■ **Problem**
A faithful, complete copy of the entries below is required, with images removed.

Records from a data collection
+-------+
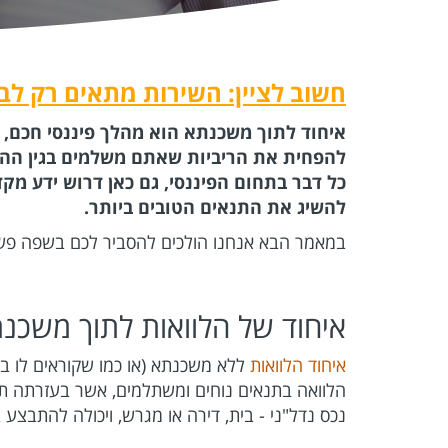
חשוב לציין: השירות מתאים רק לבע
איחוד לתוך משכנתא הוא מהלך פיננסי חכם
להפחית את הריביות שאתם משלמים בגין ההלו
כל דבר בתחום הפיננסי, גם כאן דרוש ידע מ
להשיג את התנאים הטובים ביותר.
במאמר הבא אנחנו הולכים להסביר לכם בשפה פשוט
איחוד של הלוואות לתוך משכנת
איחוד הלוואות
ללא משכנתא (או כמו שקוראים לו 
הלוואה בתנאים נוחים ומשתלמים, אשר בעזרתה תו
נכס נדל"ני - בית, דירה או מגרש, ויכולה להתבצע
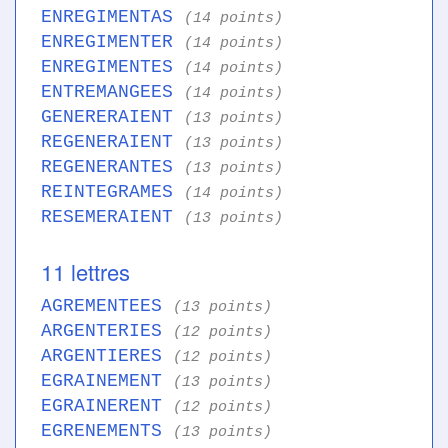
ENREGIMENTAS
(14 points)
ENREGIMENTER
(14 points)
ENREGIMENTES
(14 points)
ENTREMANGEES
(14 points)
GENERERAIENT
(13 points)
REGENERAIENT
(13 points)
REGENERANTES
(13 points)
REINTEGRAMES
(14 points)
RESEMERAIENT
(13 points)
11 lettres
AGREMENTEES
(13 points)
ARGENTERIES
(12 points)
ARGENTIERES
(12 points)
EGRAINEMENT
(13 points)
EGRAINERENT
(12 points)
EGRENEMENTS
(13 points)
+-------+
■ **Output of the exercise**
חשוב לציין: השירות מתאים רק לבע
איחוד לתוך משכנתא הוא מהלך פיננסי חכם
להפחית את הריביות שאתם משלמים בגין ההלו
כל דבר בתחום הפיננסי, גם כאן דרוש ידע מ
להשיג את התנאים הטובים ביותר.
במאמר הבא אנחנו הולכים להסביר לכם בשפה פשוט
איחוד של הלוואות לתוך משכנת
איחוד הלוואות
ללא משכנתא (או כמו שקוראים לו 
הלוואה בתנאים נוחים ומשתלמים, אשר בעזרתה תו
נכס נדל"ני - בית, דירה או מגרש, ויכולה להתבצע
ENREGIMENTAS
(14 points)
ENREGIMENTER
(14 points)
ENREGIMENTES
(14 points)
ENTREMANGEES
(14 points)
GENERERAIENT
(13 points)
REGENERAIENT
(13 points)
REGENERANTES
(13 points)
REINTEGRAMES
(14 points)
RESEMERAIENT
(13 points)
11 lettres
AGREMENTEES
(13 points)
ARGENTERIES
(12 points)
ARGENTIERES
(12 points)
EGRAINEMENT
(13 points)
EGRAINERENT
(12 points)
EGRENEMENTS
(13 points)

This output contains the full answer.